Go get em bustedrod! If you need company, let me know, I'll be right there with you. Hate to get in a "bar fight" but taking pics and maybe getting a license plate # would help to get convicted.


----------



## Specwar (Sep 22, 2014)

Something makes me think that you would be wasting your time gathering evidence to pass on to law enforcement. 
More than 90% probability that they wouldn’t put much effort into pursuing the culprits.


----------



## ohiotuber (Apr 15, 2004)

Specwar said:


> Something makes me think that you would be wasting your time gathering evidence to pass on to law enforcement.
> More than 90% probability that they wouldn’t put much effort into pursuing the culprits.


You are correct. In October 2020, I was stopped at a red light (northbound in right lane) on Frank Rd NW (where you enter & exit Stark State & Kent State in Jackson Twp). The left lane was clear & a young kid crashed into the back of my work van. He was NOT cited by Jackson Police. My boss & I were both shocked & I believe it was because I didn't claim injury.
Sorry for off topic, but I see crazy driving daily in clear view of Police with no response???

Mike


----------



## matticito (Jul 17, 2012)

Shad Rap said:


> Sad thing is, their car and home are probably clean...


Guaranteed. Because in their car they toss it out the window!


----------



## matticito (Jul 17, 2012)

Specwar said:


> Something makes me think that you would be wasting your time gathering evidence to pass on to law enforcement.
> More than 90% probability that they wouldn’t put much effort into pursuing the culprits.


Maybe not the local police, but I think the park game rangers have more time.
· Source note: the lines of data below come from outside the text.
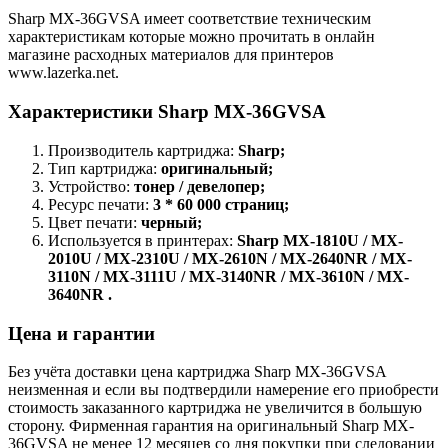
Sharp MX-36GVSA имеет соответствие техническим
характеристикам которые можно прочитать в онлайн
магазине расходных материалов для принтеров
www.lazerka.net.
Характеристики Sharp MX-36GVSA
Производитель картриджа:
Sharp;
Тип картриджа:
оригинальный;
Устройство:
тонер / девелопер;
Ресурс печати:
3 * 60 000 страниц;
Цвет печати:
черный;
Используется в принтерах:
Sharp MX-1810U / MX-
2010U / MX-2310U / MX-2610N / MX-2640NR / MX-
3110N / MX-3111U / MX-3140NR / MX-3610N / MX-
3640NR .
Цена и гарантии
Без учёта доставки цена картриджа Sharp MX-36GVSA
неизменная и если вы подтвердили намерение его приобрести
стоимость заказанного картриджа не увеличится в большую
сторону. Фирменная гарантия на оригинальный Sharp MX-
36GVSA не менее 12 месяцев со дня покупки при следовании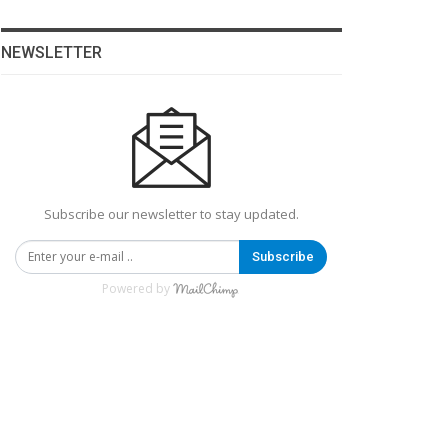
NEWSLETTER
Subscribe our newsletter to stay updated.
Subscribe
Powered by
They dont deal with as many crackheads and shootings as city and state.


----------



## bustedrod (May 13, 2015)

yeah the fuzz would just push it aside, but maybe the pressure would make them think about it. or throw your trash in their yard.....


----------



## EnonEye (Apr 13, 2011)

isn't that a 12-pack there that they left? If they're not empties I'd fish those holes, drink their beer, and wait for them to come back lol


----------



## DBV (Jan 8, 2011)

Those people should be banned from fishing again and heavy fines. Obviously not there to fish with that much time to drink all that.  Total, lazy slobs.


----------



## wildromanian (Oct 22, 2017)

ranger487 said:


> I seen a picture from Pymatuning Res the other day and someone left a whole bunch of trash on the ice it was unreal that they did that.


----------



## wildromanian (Oct 22, 2017)

I have seen barnyard pigs thousands of times cleaner than the human pigs who infest our waterways. When they get through eating or drinking they simply throw the trash in the water or on the shore even when there is a trash can right in front of them. Their laziness and indolence would rival that of Neanderthal man. 

The earth is drowning in mankind's trash. Many years ago Thor Heyerdahl when on board the second Kon Tiki was afraid to even brush his teeth in the Ocean because of the trash floating in it and that was decades ago. Today its far worse as you could walk on trash clear across both the Atlantic and Pacific Oceans.


----------